Big Data no es más que grandes conjuntos de datos que deben almacenarse y analizarse para revelar patrones, tendencias, asociaciones, etc. Si ya conoce la programación, puede comenzar de inmediato. Aquí están las cosas en las que me enfocaría:
- Bases de datos (principalmente sistemas de bases de datos NoSQL), estructuras de datos
- Python o Golang. Este último es nuevo pero mucho más rápido que Python y otros lenguajes de programación. La programación concurrente es nativa en Go. Está respaldado por Google y parece que tiene un futuro prometedor. Python, por otro lado, es muy maduro, fácil de aprender y súper dinámico. Elige uno, ambos pueden funcionar para Big Data.
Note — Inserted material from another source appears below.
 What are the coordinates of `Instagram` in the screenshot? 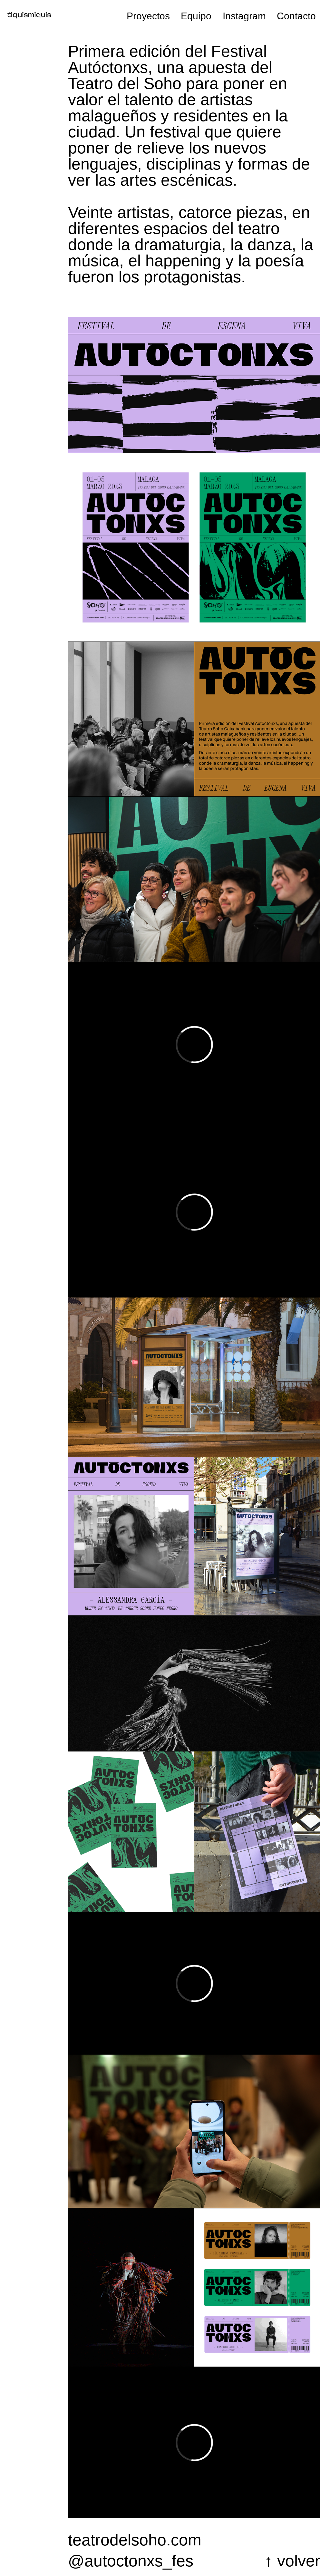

Hay otros lenguajes de programación que funcionan bastante bien, pero estos dos son de gran uso en el gran espacio de datos.
- Chispa con Hadoop. Spark está escrito en Scala y le quita la complejidad a Hadoop. Tiene bibliotecas para aprendizaje automático, procesamiento de gráficos, transmisión y muchas otras cosas. Tiene interfaces para Java, Scala, R y Python. Entonces puedes elegir uno de los cuatro. Tenga en cuenta que Spark no es un reemplazo para todo el ecosistema de Hadoop, sino una mejor alternativa a MapReduce.
- Búsqueda elástica, Logstash, Kibana. La pila se llama ELK. El primero es para el almacenamiento y la búsqueda, el segundo es para la recopilación de datos y el tercero es para la visualización. De hecho, esta pila sola es suficiente para la mayoría de las necesidades básicas de almacenamiento y procesamiento de Big Data.
- En el lado del sistema, aprenda sobre Docker, configurando un clúster y cosas básicas de DevOps. En la mayoría de los casos, habrá una persona separada que se encargará de estas cosas, pero no hay nada de malo en aprenderlas.